While living in Uganda, we paid a trusted African friend to watch our kids while we went on date nights. At first, she looked at us like we’d grown horns.
“He still takes you out on dates?”
She opined aloud that if I were Ugandan and had borne four children, my husband would probably be looking for another woman to…entertain him. So believe it or not, our consistent dates and happy marriage were a fun and refreshing testimony to those watching us.
(There was this incident where we found Prego spaghetti sauce–Prego!–on a crazy sale at the supermarket while out on one of these dates. When we arrived home, our friend watched while my husband tossed me one of the jars…and I missed catching it. There was sauce everywhere, including up the walls. And my husband and I were laughing like little kids at our stupidity, or perhaps just my klutziness; we were collapsing into each other as we guffawed. My friend just shook her head with a smile. What could your enjoyment of each other communicate?)
Going overseas can be a pressure cooker on your marriage–deepening the flavor, but adding some intense heat and pressure.

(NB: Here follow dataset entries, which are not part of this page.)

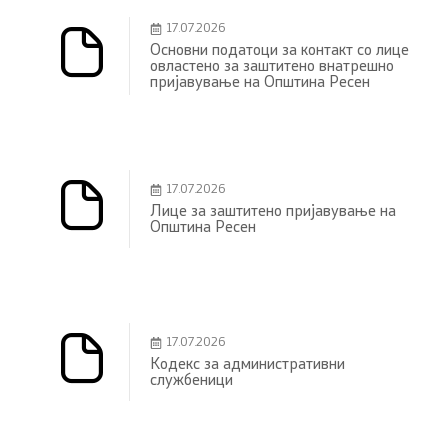
17.07.2026
Основни податоци за контакт со лице
овластено за заштитено внатрешно
пријавување на Општина Ресен
17.07.2026
Лице за заштитено пријавување на
Општина Ресен
17.07.2026
Кодекс за административни
службеници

There are less resources, more demands, and often sweeping life changes, some of which may rock your world.
And to use a different metaphor, like any stressful experience to a structure, cracks in a foundation are often exposed.
In general, marriage before ministry.
There will be times, just like in having little kids, when your marriage is just gritting its teeth until you can both have enough time to reconnect. But on the whole, keep in mind that those you’re reaching will know you are Jesus’ disciples by how you love one another.
Perhaps that’s why all of those passages on qualifications for overseers in the church emphasize the quality of family relationships. Maybe it’s a stretch, but when I read, “if anyone does not provide…especially for members of his household, he has denied the faith and is worse than an unbeliever”–I extend that to more than physical needs. (If not, I’m pretty sure the instruction for a husband to lay down his life for his wife like Jesus did, representing to the world Jesus and the Church [Ephesians 5:25-30] covers that?)
Everyone goes through tough spells. And “marriage before ministry” doesn’t mean marriage won’t sometimes need to sacrifice a little more. Marriage is a tremendous resource to draw on. But know that our most intimate relationships often bear the brunt of our stress.
Marriage is like a plant, right? Pick too much off, and there isn’t enough to produce fruit, reproduce, and keep it alive. Without consistent care, it withers, even to the point of death.
My husband and I were probably a year into our time in Africa when we realized we needed a plan in place to maintain our relationship functioning at a high level–because there are always more needs pulling at you in ministry, in a developed country, and certainly in ministry in a developed country. We decided we’d set aside just a few minutes before dinner–maybe on the back porch–or before retreating to our personal time after the kids hit the sack. Though we’ve maintained this with varying degrees of success, it’s taken some nice twists, too: perhaps rubbing the other person’s feet or back with lotion as we chat before bed, or my husband greeting me with a wow-level kiss when he walks in the door.
Great marriages don’t just happen. Like nearly everything else spectacular, they’re the result of work, investment, and TLC. To keep your marriage thriving, it might be necessary to form a plan. Spontaneity is great; we all love romance fueled by emotion. But your emotions may flatline in the midst of life and stress. It’s not a big step down to pay attention to your marriage simply because you’re committed and intentional.
We make time for what’s important to us. And sometimes, marriage needs to move a little higher on the list. If we offer all we have to the poor but “have not love” for those God’s placed in the “flock among us” (1 Peter 5:2)–aren’t we in danger of being the equivalent of a car alarm people can’t shut off (1 Corinthians 13:1-3)?
Remember–the Gospel in our homes matters deeply. We’re communicating to our kids, the world, and ourselves that our value and identity lie not in what we do, but in God’s peaceful, loving, restful acceptance of us.